Una vez resuelto el problema de la recolección de basuras, queda el problema de la cesantía del gallinazo, antiguo y meritorio empleado municipal, padre de la baja policía. ¿Qué vamos a hacer con el gallinazo? Ya tenemos tarro con tapa, carros que se detienen en cada esquina y en mitad de la cuadra y que esperan que la basura llegue hasta ellos y que quien la lleve pueda regresar a su casa sin que le tiren a las narices el tarro con tapa. Todo está resuelto. ¿Y el gallinazo?

No hace mucho, me dediqué a imaginar, sentado en un banco de la Plaza de Armas. Y vi el cielo poblado de gallinazos. Ustedes recordarán de aquel prelado que, luciendo mitra y báculo incluso, la suntuosa vestidura episcopal, corona al Palacio de los Arzobispos de Lima. Pues bien: en cada uno de sus hombros, se había posado un ave negra. Otro gallinazo reposaba sobre la mitra venerable. Recordamos a la paloma del Espíritu Santo, al Ave Paráclita. Por desgracia, no es muy claro el parecido de un gallinazo con una paloma.

Entonces nos dimos cuenta de que, vista la abundancia de gallinazos en Lima, se impone el uso libre de la escopeta. Dediquémonos a cazadores. En vez de bastón, usaremos escopeta. Bien organizado el servicio de recolección de basuras, los gallinazos evidentemente sobran. Seamos nietzscheanos. Eliminemos al inútil y al cesante.

La imaginación me pintó una ciudad sin basura y sin gallinazos. Una ciudad regida por el tarro con tapa. Admirable ciudad. Ciudad purificada por el uso de la escopeta. Observen ustedes que, en este caso, la escopeta es el símbolo supremo de nuestro perfeccionamiento urbano. Mientras haya basura, no es posible prescindir de los gallinazos, es decir, no es posible preconizar el uso libre de la escopeta. No cabe duda de que el gallinazo es, pese a su ilustre pasado higiénico, un animal poco limpio y poco decorativo. Hay que suprimirlo. Pero antes, hay que suprimir la basura.
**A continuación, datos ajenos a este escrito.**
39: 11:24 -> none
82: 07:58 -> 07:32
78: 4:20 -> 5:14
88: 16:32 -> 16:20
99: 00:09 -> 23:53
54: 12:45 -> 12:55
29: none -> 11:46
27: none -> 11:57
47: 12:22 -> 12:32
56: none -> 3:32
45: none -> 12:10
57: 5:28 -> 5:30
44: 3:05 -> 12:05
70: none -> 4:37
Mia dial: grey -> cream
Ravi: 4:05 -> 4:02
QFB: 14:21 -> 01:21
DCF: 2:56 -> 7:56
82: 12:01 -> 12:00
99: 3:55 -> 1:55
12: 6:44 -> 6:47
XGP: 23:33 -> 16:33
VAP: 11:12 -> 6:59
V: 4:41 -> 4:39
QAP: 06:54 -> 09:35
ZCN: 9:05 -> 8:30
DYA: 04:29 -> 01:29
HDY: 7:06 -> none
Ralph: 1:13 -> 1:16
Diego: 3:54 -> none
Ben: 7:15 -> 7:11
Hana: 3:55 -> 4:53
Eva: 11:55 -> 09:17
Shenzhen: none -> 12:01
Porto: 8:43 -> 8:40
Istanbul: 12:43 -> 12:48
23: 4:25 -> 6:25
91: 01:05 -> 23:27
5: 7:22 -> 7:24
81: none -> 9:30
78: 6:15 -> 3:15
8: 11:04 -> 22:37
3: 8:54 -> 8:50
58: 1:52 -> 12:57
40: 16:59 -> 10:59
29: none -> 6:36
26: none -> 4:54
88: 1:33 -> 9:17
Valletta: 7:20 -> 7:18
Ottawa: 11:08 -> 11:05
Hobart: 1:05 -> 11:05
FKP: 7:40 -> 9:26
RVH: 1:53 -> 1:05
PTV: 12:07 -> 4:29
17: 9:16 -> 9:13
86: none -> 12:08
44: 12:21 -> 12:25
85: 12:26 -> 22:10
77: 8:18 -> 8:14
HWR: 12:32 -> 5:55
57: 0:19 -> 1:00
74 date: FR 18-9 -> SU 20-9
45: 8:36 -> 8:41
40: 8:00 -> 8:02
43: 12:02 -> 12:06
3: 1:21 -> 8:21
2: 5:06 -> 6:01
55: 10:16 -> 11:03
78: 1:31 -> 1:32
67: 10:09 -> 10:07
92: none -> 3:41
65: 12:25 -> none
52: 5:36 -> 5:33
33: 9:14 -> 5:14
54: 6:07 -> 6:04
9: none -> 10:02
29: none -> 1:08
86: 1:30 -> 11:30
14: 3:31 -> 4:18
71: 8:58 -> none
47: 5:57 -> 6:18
Véase, pues, cómo lo que empieza en un tarro con tapa termina en una escopeta.

Es necesario que, en el momento mismo en que la baja policía empiece a funcionar eficazmente y supere a los gallinazos en materia de técnica para recolectar basuras, Lima se convierta en una ciudad de cazadores de gallinazos.

Lo que temo es que el personal de baja policía no logre, pese a la energía del señor Alcalde, superar al gallinazo. Entonces, no quedaría sino un recurso: municipalizar en absoluto el servicio de los gallinazos y usar la escopeta contra la baja policía. De todas maneras, la escopeta es la terminación del ciclo, el final de la cultura, la madurez. Tal sería la interpretación spengleriana de la basura en Lima, vista desde un ángulo donde la conciencia vigilante pudiera ubicar valorizaciones nítidas, gracias a una estimativa transida de afanes contemporáneos.

Publicado en LA REVISTA SEMANAL Nº 144, pág. 4, Junio 5, de 1930 y posteriormente en  CASCABEL, págs. 1 y 2. Febrero 7, de 1948.